Scale and Use Case for 100 PB of Logs

  • Logs are primarily application/observability logs (what a smaller org might send to Datadog), not blockchain or transaction ledgers.
  • Binance reportedly logs huge volumes from APIs, microservices, HFT bots, and user activity; some estimate trillions of events and millions of orders per second at peak.
  • Use cases include debugging, operational observability, customer support (“what happened to this user 2 months ago?”), and regulatory/audit investigations that may arrive months late.
  • Several commenters are skeptical that sub‑second search and months of full‑fidelity logs are really necessary; others argue finance and security/liability make deep retention and fast search justifiable.

Quickwit vs. Elasticsearch and Other Tech Choices

  • Elasticsearch was seen as too expensive and complex at this scale; Quickwit stores indices directly on object storage (e.g., S3) and queries them in place, with optional RAM caching.
  • Quickwit uses Zstd compression, Lucene-like indexing, and object-storage-friendly dictionaries; building inverted indices is described as strongly CPU‑bound.
  • Reported ingest: ~1.6 PB/day into ~20 PB compressed (≈5:1); some consider this compression weak for logs and point to more aggressive log-specific schemes.
  • Regex search is limited due to the chosen dictionary structure; prefix and tokenized search are supported.

Cost, Storage, and Infrastructure Debates

  • Rough cost estimates: ~US$460k/month for 20 PB S3, ~US$100k/month for compute; discounts, spot, and alternative storage classes can reduce this.
  • Others argue self‑hosted HDD arrays with erasure coding and colo could be significantly cheaper over 5 years, but with higher operational complexity and IOPS constraints for “hot” data.
  • There is extensive discussion of write amplification from verbose JSON logs; many argue changing logging formats and sampling could save more than sophisticated indexing.

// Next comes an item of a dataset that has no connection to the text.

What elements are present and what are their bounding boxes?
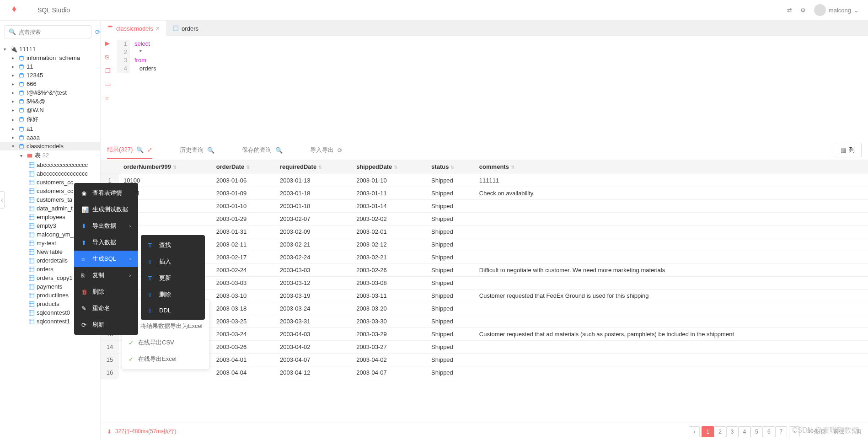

Logs vs. Metrics vs. Traces

  • Large sub‑thread argues logs should not be the primary source of operational truth: metrics are cheaper, better for SLAs/alerts, and easier to keep organized.
  • Opposing view: for application debugging, forensics, and financial traceability, detailed logs are irreplaceable; metrics and even traces can be derived from them.
  • Common suggested compromise: structured logs, strict retention windows, aggressive sampling/tail-sampling (especially for “OK” traces), and separate high‑assurance audit trails for money flows.